Ketika sore menjelang Sang Aku mendatangi Hati Kecil untuk mulai berbincang - bincang sore mengenai topik keyakinan beragama, baik atau buruk. Sore itu Hati Kecil sedang duduk dalam keheningan sambil minum susu yang berwarna hitam pekat.
Pertanyaan - pertanyaan kecil mulai terdengar dan dengan tersenyum Hati Kecil menjadi pendengar yang baik.
Sang Aku : “Kemarin aku menonton televisi saya melihat ada tindakan anarki meng-atas-nama-kan agama, betapa bangganya mereka berteriak, bertindak anarki sambil mengucapkan kata-kata suci. Apakah itu benar atau salah ?”
Hati Kecil : Tersenyum sambil berbicara, “Bagaimana menurut Tuanku ?”
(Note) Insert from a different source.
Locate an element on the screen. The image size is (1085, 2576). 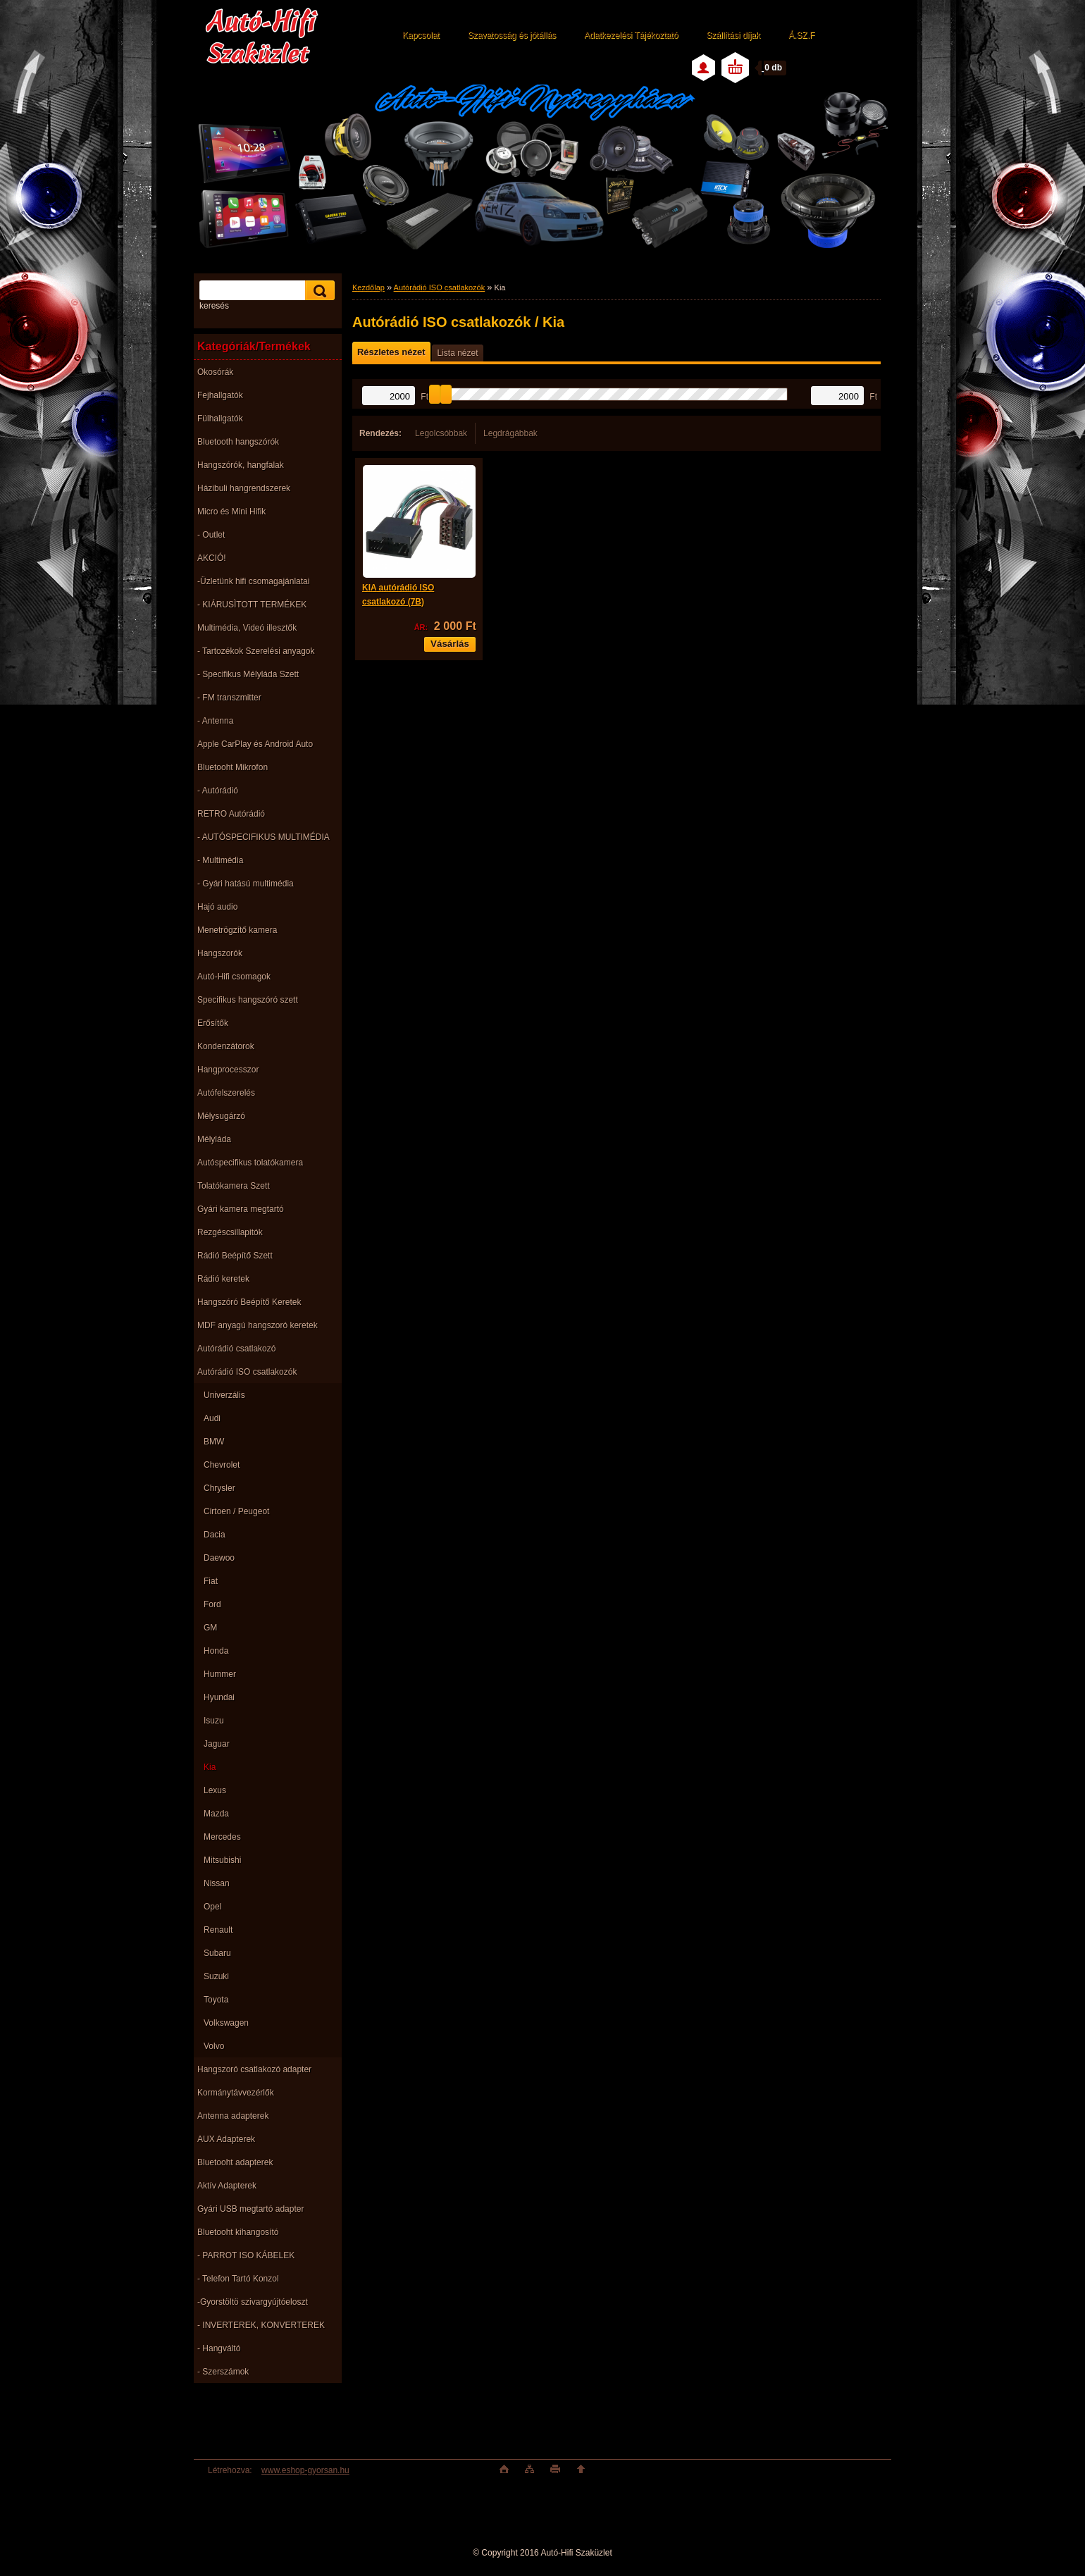 Jaguar is located at coordinates (217, 1744).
Sang Aku : “Entahlah bangunan hancur, api membakar, pecahan kaca dan lainnya. Aku tidak menyukai hal ini.” (diam sejenak sambil minum kopi putih)
Hati Kecil : “Menurut tuanku apakah itu agama. Apakah hanya aturan atau ketulusan ?”
Sang Aku : “Apakah yang engkau maksudkan ?”
Hati Kecil : Dengan tersenyum menjawab “Saya tidak bermaksud apa-apa tapi hanya ingin bertanya dengan kedua jawaban tadi”
Sang Aku : “Ya kalau aku sih agama adalah ketulusan, entah bagi orang lain”
Hati Kecil : “Apakah jawaban tuanku menuju kedalam atau ke luar diri ?”
Sang Hati : Dengan muka bingung meminta nasehat “Bisakah engkau menjelaskan ?”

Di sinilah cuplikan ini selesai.